I will start by reading a Safe Harbor statement. All statements on this call that involve eGain's plans, forecasts including any guidance, beliefs, projections, expectations, strategies and intentions, including but not limited to, our allocation of resources, enterprise focused business models effect on our bookings, and the effect of global currency exchange rates on our business are forward-looking statements within the meaning of the Safe Harbor provisions of the Private Securities Litigation Reform Act of 1995.
These forward-looking statements, which are based on information available to eGain at the time of this call, are not guarantees of future results. Rather, they are subject to risks and uncertainties that may cause actual results to differ materially from those set forth on this call. These risks include, but are not limited to, the uncertainty of demand for eGain products including our guidance regarding bookings and revenue, the actual mix in new business between hosting and license transactions when compared with management's projections, volatility of the value of certain currencies in relation to the US dollar particularly the UK pound, Indian rupee and Euro, the increased complexity of certain transactions and the timing of revenue recognition on such transactions, and other risks detailed from time to time in the Company's filings with the Securities and Exchange Commission including the Company's annual report Form 10-K filed on September 28, 2009, and the Company's quarterly reports on Form 10-Q. eGain assumes no obligation to update these forward-looking statements.

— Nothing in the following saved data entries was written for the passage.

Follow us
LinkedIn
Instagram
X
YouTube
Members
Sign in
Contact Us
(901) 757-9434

With me today is Ashu Roy, Chairman and Chief Executive Officer of eGain Communications. To begin management's discussion I would now like to turn the call over Ashu Roy.
Ashu Roy - CEO
Thank you, Eric. Ladies and gentlemen, we are pleased with our progress in the quarter. Our revenue, earnings, and cash flow were all up sequentially in the quarter. We continue to see demand for both hosting and on-premise deployment of our solution. We are also seeing good interest in our innovative solution as a service, SLaaS, model where we offer a unique hosted pay per use model without any long-term contract. The SLaaS does not force clients to make significant commitment before they experience solution success in their business context.
As you know, our hybrid deployment model can result in revenue fluctuation quarter to quarter. This is because of the differences in timing of revenue recognition for hosting and licensed contracts. We don't worry about this fluctuation. Rather, we focus on new business bookings and let the revenue recognition sort itself out over time. For example, this quarter, 59% of total new booking was recognized as revenue. In contrast, 86% of total new booking was recognized as revenue in the year ago quarter. On the other hand, I am pleased that our hosting revenue is building nicely and is up 22% this quarter when compared to the same quarter a year ago.

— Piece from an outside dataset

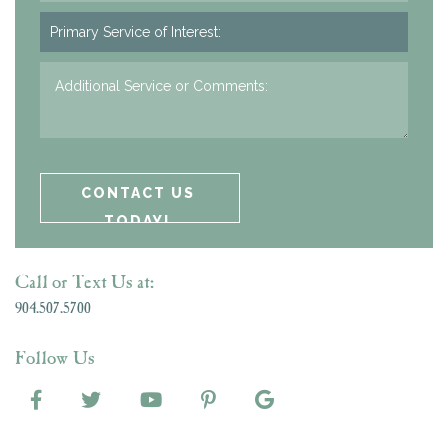
Call or Text Us at:
904.507.5700
Follow Us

On the product front, we see strong adoption for our recently released eGain service line both among existing clients and prospects. For enterprises, multichannel customer interaction hubs are becoming more of a necessity than a choice. And the proven eGain platform combines modular best of breed capabilities, rapid deployment options, and long term flexibility. Based on this momentum, we are increasing our investment in sales and marketing. On that note, I would like to ask Eric Smit, our CFO, to discuss in more detail our financial performance for the quarter. Eric?
Eric Smit - CFO
Thank you, Ashu. Before I walk you through the key financial details, as a reminder we define new hosting and license bookings as new contractual commitments that excludes renewals which we receive from the purchase of product licenses and hosting services. Such contracts are not cancelable for convenience, but may be subject to termination by our customers for cause or breech of contract by us.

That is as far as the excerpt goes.